Hi all
I would like to know whether a vector digested with blunt end cutter enzyme, be cloned with an insert which as got sticky end. To explain you in details i am cutting my vector with SmaI enzyme and I want to ligate this vector with an insert which has got EcoRI sticky ends. Will this ligation work? Please do help.

hallo buddie,

it is not so usual to ligate sticky with non-sticky ends. I suggest, to ligate some so called linker-DNA to the sicky end and digest after it with the appropriate enzyme to produce sticky ends. Finally you have two sticky ends to ligate.

I hope this helped.

some informations e.g. http://www.fermentas.com/techinfo/modifyin...kerligation.htm

if u are very particular about the sites then u should probably only use a linker to avoid degradation of the ends. otherwise it is simple to digest the ends with klenow and ligate it.
good luck!!!

if your vector cut site is blunt then you should blunt your insert as well, otherwise you cant get ligated plasmid

Hi all
thanks for your suggestions. People I've used Pfu pol for getting blunt ended insert. The problem I face here is when I use Pfu pol along with the amplicon of expected size I get several other bands of various sizes. But when I use Taq pol there is no problem.
I have to cut the vector with SmaI. So only I seeked your help whether Taq amplified insert and blunt ended vector can stick. If anyone can give me some suggestions in this matter it is highly appreciated.

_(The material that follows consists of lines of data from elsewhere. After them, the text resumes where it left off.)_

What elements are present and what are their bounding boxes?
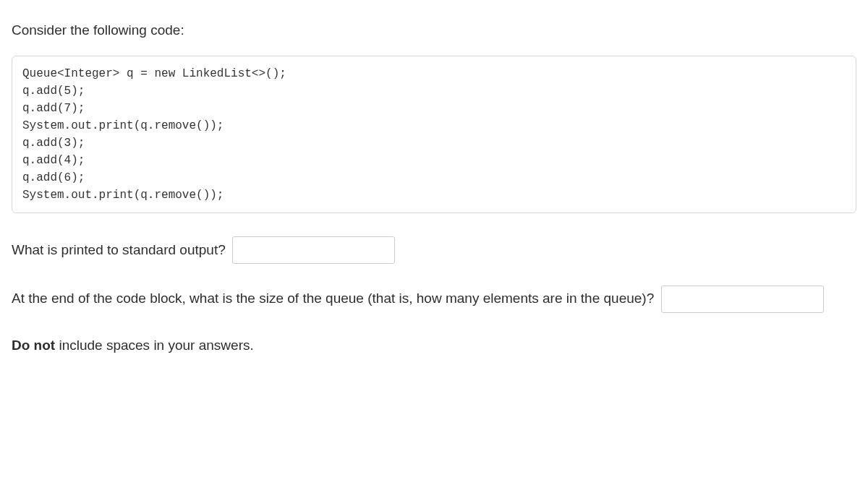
note-rest: include spaces in your answers.: [55, 338, 254, 353]
answer-input-1[interactable]: [232, 236, 395, 264]
question-2: At the end of the code block, what is th…: [12, 282, 856, 315]
question-2-text: At the end of the code block, what is th…: [12, 291, 654, 306]
note-bold: Do not: [12, 338, 55, 353]
note-text: Do not include spaces in your answers.: [12, 335, 856, 356]
question-1-text: What is printed to standard output?: [12, 242, 226, 257]
answer-input-2[interactable]: [661, 286, 824, 313]
intro-text: Consider the following code:: [12, 20, 856, 41]
question-1: What is printed to standard output?: [12, 233, 856, 267]
code-block: Queue<Integer> q = new LinkedList<>(); q…: [12, 56, 856, 213]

Taq adds an A on the 3' overhang to 70% of the products it makes. Furthermore Taq make alot of mistakes. Taq is not the best candidate to make blunt end products. Although if your insert yeild is high you can get away with it.

You could change the PCR conditions and make it more stringent to reduced secondary band formation (ie rasing annealing temperature). Alternatively you could gel purify your DNA fragment.

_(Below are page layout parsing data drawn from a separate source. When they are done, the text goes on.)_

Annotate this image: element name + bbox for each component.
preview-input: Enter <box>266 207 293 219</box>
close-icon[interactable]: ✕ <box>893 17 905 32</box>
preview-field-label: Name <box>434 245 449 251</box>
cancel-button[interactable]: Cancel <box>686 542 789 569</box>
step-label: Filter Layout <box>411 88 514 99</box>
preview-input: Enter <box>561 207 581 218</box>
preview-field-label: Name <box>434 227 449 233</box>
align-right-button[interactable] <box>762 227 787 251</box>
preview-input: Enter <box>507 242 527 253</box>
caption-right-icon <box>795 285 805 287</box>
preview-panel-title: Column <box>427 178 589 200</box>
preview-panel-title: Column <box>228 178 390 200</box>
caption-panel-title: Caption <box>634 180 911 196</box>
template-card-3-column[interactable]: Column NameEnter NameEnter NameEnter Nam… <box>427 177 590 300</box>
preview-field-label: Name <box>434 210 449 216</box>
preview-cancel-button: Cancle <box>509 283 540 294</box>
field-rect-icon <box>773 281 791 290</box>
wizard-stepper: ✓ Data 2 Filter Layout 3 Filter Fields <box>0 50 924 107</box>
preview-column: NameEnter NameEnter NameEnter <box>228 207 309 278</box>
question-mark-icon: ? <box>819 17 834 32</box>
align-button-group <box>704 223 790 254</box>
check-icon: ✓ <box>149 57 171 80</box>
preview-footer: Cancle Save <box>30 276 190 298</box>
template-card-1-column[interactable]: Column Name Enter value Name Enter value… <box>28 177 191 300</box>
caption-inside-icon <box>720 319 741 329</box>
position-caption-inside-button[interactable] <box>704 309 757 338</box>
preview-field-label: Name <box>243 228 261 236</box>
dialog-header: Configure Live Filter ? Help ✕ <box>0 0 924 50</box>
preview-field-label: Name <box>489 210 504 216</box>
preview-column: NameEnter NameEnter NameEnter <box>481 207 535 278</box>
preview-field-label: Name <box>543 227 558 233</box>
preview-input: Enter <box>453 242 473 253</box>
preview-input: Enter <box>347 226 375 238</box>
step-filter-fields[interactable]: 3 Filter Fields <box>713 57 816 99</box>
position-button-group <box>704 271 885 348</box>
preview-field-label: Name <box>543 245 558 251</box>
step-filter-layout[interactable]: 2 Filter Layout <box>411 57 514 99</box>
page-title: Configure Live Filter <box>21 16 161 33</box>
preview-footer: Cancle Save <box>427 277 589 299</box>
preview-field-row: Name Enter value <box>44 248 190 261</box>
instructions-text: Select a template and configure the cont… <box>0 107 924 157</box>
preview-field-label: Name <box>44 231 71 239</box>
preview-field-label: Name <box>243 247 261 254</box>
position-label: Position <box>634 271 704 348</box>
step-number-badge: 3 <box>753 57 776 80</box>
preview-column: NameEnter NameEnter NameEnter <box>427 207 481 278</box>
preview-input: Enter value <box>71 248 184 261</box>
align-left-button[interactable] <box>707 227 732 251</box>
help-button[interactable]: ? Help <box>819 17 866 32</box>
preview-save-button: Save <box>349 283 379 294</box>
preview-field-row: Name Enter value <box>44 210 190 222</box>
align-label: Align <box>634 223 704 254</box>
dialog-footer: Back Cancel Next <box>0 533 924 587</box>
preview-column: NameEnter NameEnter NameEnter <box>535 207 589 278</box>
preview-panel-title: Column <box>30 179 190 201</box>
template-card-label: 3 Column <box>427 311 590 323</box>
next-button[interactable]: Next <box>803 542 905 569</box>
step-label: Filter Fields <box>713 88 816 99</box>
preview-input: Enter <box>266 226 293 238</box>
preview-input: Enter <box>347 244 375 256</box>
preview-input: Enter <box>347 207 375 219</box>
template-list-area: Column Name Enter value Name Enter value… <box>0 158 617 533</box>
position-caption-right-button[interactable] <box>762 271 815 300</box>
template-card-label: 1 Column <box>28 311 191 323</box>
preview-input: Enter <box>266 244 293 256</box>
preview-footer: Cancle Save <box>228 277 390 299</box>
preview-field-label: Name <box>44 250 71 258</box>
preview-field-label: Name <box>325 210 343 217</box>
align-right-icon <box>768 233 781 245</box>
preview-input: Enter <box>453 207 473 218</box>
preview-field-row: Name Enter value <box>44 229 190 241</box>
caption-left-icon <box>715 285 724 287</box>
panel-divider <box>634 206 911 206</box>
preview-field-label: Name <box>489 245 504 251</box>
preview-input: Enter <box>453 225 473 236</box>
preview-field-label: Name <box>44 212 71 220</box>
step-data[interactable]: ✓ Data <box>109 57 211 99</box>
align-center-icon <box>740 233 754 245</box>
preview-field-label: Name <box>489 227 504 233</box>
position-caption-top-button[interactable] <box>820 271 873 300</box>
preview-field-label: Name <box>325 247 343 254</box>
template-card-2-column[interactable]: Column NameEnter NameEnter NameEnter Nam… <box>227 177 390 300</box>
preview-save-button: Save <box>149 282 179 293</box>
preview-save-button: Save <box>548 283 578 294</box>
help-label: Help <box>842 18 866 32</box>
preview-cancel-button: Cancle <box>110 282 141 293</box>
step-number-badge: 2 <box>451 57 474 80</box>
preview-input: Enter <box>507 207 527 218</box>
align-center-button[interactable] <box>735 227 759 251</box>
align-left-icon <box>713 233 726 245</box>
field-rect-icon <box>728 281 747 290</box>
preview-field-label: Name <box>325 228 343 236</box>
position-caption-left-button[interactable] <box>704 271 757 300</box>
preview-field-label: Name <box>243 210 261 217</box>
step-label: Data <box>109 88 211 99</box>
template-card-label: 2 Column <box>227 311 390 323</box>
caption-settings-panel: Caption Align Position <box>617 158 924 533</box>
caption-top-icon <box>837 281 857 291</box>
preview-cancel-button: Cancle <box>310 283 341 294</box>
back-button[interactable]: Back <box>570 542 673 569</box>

Best of luck with the blunt end ligation

Hi pernese blue
I am aware we can't use Taq pol for making blunt end products. I use this for preparing inserts to clone in pGEMT easy vector. I dont have problem in Taq and pGEMT cloning. I wanted to use another vector where I have to make blunt end ligation and insert concentration too low when I use Pfu pol. I will try to follow your suggestion for reducing unwanted amplicons. Thanks. Is there any other suggestion for increasing the efficiency of blunt end ligation...........

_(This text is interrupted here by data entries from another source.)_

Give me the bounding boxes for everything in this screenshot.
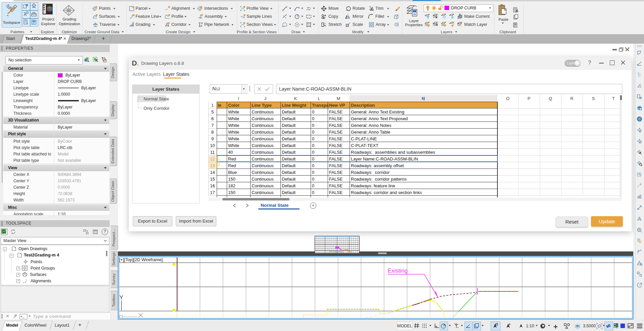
svg-text:#: # [640,130,642,133]
svg-text:[+][Top][2D Wireframe]: [+][Top][2D Wireframe] [119,257,163,262]
svg-text:Y: Y [119,294,123,301]
svg-text:A: A [640,141,642,144]
svg-text:Existing: Existing [388,268,408,274]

In the specific situation of blunt end ligation, you could try using Quick ligase buffer, ie adding PEG6000 to a final concentration of 10% into the ligation mix. The ligation efficiency is improved. However the PEG has to be removed by an EtOH wash as PEG reduces transformation efficiency.

Hi blue
I've tried using your suggestion of adding PEG in ligase buffer. but this has not helped me much. I do get colonies but they are not recombinants just transformants of the vector. anyway thanks for your suggestion
then I've used a transformation buffer which includes PEG and I don think PEG will lower transformation efficiency. I've got good results with that transformation buffer.